== Data shown

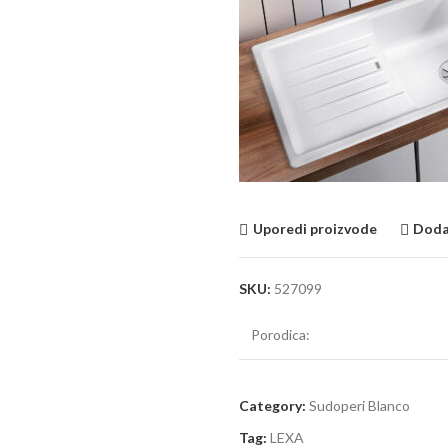
Uporedi proizvode
Dodaj
SKU:
527099
Porodica:
Category:
Sudoperi Blanco
Tag:
LEXA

====

What is needed here is an exact copy of all the entries, without the pictures.

Result
Uporedi proizvode
Dodaj
SKU:
527099
Porodica:
Category:
Sudoperi Blanco
Tag:
LEXA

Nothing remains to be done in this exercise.